• EXERCISE INSTRUCTIONS: When the line with "ことば🧸 今回はあそびや生活の中" turns up below, begin repeating exactly, and carry on through the line with "Juridic si resurse umane"; no pictures go into the copy.

• DATA PROVIDED:
+--

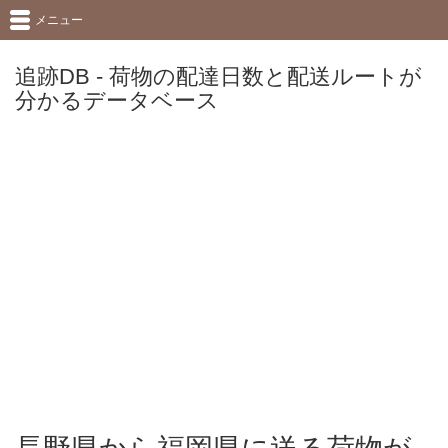
メニュー
追跡DB - 荷物の配達日数と配送ルートが
分かるデータベース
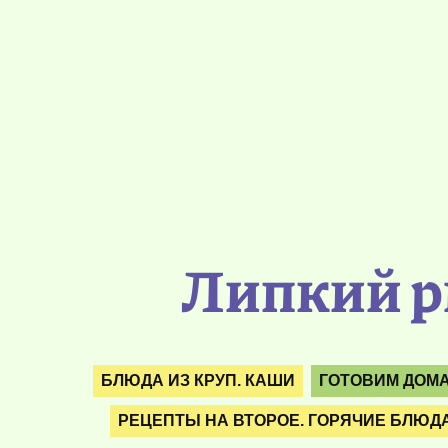
Липкий р
БЛЮДА ИЗ КРУП. КАШИ
ГОТОВИМ ДОМА
РЕЦЕПТЫ НА ВТОРОЕ. ГОРЯЧИЕ БЛЮД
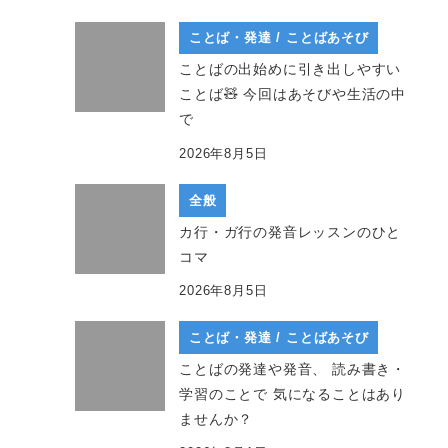
ことば・発達 / ことばあそび
ことばの出始めに引き出しやすい
ことば🧸 今回はあそびや生活の中
で
2026年8月5日
全般
カ行・ガ行の発音レッスンのひと
コマ
2026年8月5日
ことば・発達 / ことばあそび
ことばの発達や発音、 読み書き・
学習のことで 気になることはあり
ませんか？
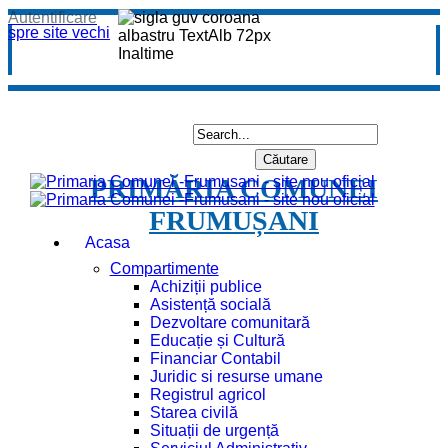
Autentificare
spre site vechi
PRIMĂRIA COMUNEI
FRUMUȘANI
Acasa
Compartimente
Achiziții publice
Asistență socială
Dezvoltare comunitară
Educație și Cultură
Financiar Contabil
Juridic si resurse umane
Registrul agricol
Starea civilă
Situații de urgență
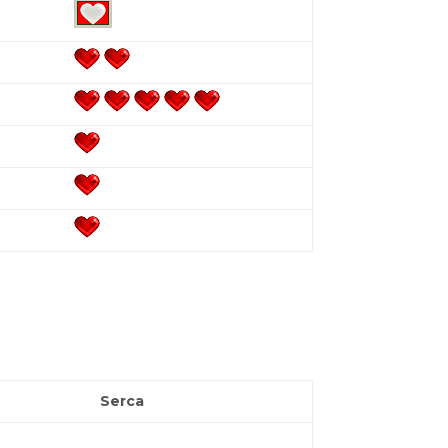
Serca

+--

• RESULT:
ことば🧸 今回はあそびや生活の中
で
2026年8月5日
全般
カ行・ガ行の発音レッスンのひと
コマ
2026年8月5日
ことば・発達 / ことばあそび
ことばの発達や発音、 読み書き・
学習のことで 気になることはあり
ませんか？
Autentificare
spre site vechi
PRIMĂRIA COMUNEI
FRUMUȘANI
Acasa
Compartimente
Achiziții publice
Asistență socială
Dezvoltare comunitară
Educație și Cultură
Financiar Contabil
Juridic si resurse umane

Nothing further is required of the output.